[[ Records supplied open ]]

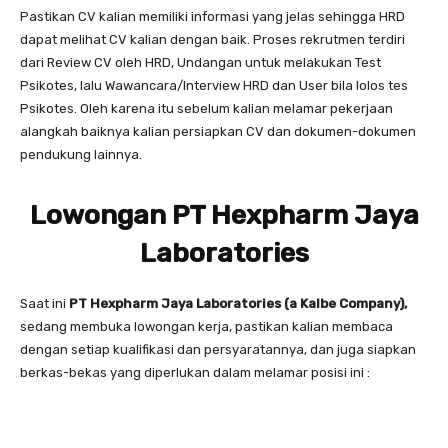
Pastikan CV kalian memiliki informasi yang jelas sehingga HRD
dapat melihat CV kalian dengan baik. Proses rekrutmen terdiri
dari Review CV oleh HRD, Undangan untuk melakukan Test
Psikotes, lalu Wawancara/Interview HRD dan User bila lolos tes
Psikotes. Oleh karena itu sebelum kalian melamar pekerjaan
alangkah baiknya kalian persiapkan CV dan dokumen-dokumen
pendukung lainnya.
Lowongan PT Hexpharm Jaya
Laboratories
Saat ini
PT Hexpharm Jaya Laboratories (a Kalbe Company),
sedang membuka lowongan kerja, pastikan kalian membaca
dengan setiap kualifikasi dan persyaratannya, dan juga siapkan
berkas-bekas yang diperlukan dalam melamar posisi ini :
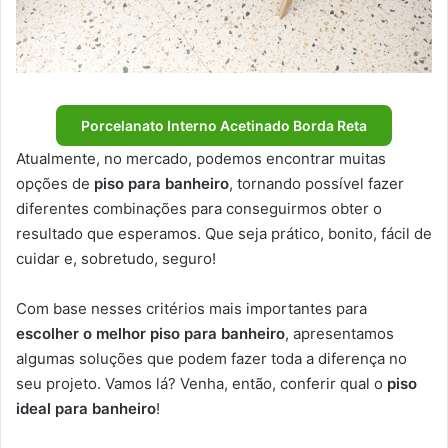
Porcelanato Interno Acetinado Borda Reta
Atualmente, no mercado, podemos encontrar muitas
opções de
piso para banheiro
, tornando possível fazer
diferentes combinações para conseguirmos obter o
resultado que esperamos. Que seja prático, bonito, fácil de
cuidar e, sobretudo, seguro!
Com base nesses critérios mais importantes para
escolher o melhor piso para banheiro
, apresentamos
algumas soluções que podem fazer toda a diferença no
seu projeto. Vamos lá? Venha, então, conferir qual o
piso
ideal para banheiro
!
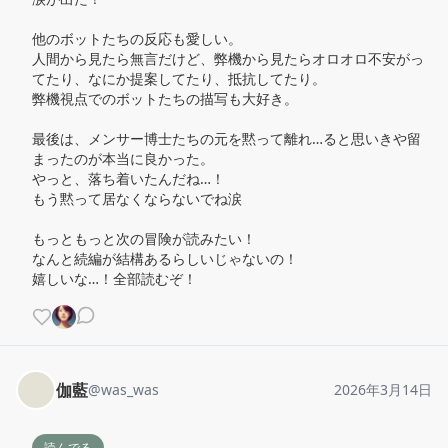
他のボットたちの反応も愛しい。

人間から見たら無言だけど、弊機から見たらオロオロ不安がっ
てたり、なにか提案してたり、抵抗してたり。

[[ Records supplied closed ]]

Task objective: Could the entries above be copied out exactly, with no pictures included?

The answer:
Pastikan CV kalian memiliki informasi yang jelas sehingga HRD
dapat melihat CV kalian dengan baik. Proses rekrutmen terdiri
dari Review CV oleh HRD, Undangan untuk melakukan Test
Psikotes, lalu Wawancara/Interview HRD dan User bila lolos tes
Psikotes. Oleh karena itu sebelum kalian melamar pekerjaan
alangkah baiknya kalian persiapkan CV dan dokumen-dokumen
pendukung lainnya.
Lowongan PT Hexpharm Jaya
Laboratories
Saat ini
PT Hexpharm Jaya Laboratories (a Kalbe Company),
sedang membuka lowongan kerja, pastikan kalian membaca
dengan setiap kualifikasi dan persyaratannya, dan juga siapkan
berkas-bekas yang diperlukan dalam melamar posisi ini :
Porcelanato Interno Acetinado Borda Reta
Atualmente, no mercado, podemos encontrar muitas
opções de
piso para banheiro
, tornando possível fazer
diferentes combinações para conseguirmos obter o
resultado que esperamos. Que seja prático, bonito, fácil de
cuidar e, sobretudo, seguro!
Com base nesses critérios mais importantes para
escolher o melhor piso para banheiro
, apresentamos
algumas soluções que podem fazer toda a diferença no
seu projeto. Vamos lá? Venha, então, conferir qual o
piso
ideal para banheiro
!
他のボットたちの反応も愛しい。

人間から見たら無言だけど、弊機から見たらオロオロ不安がっ
てたり、なにか提案してたり、抵抗してたり。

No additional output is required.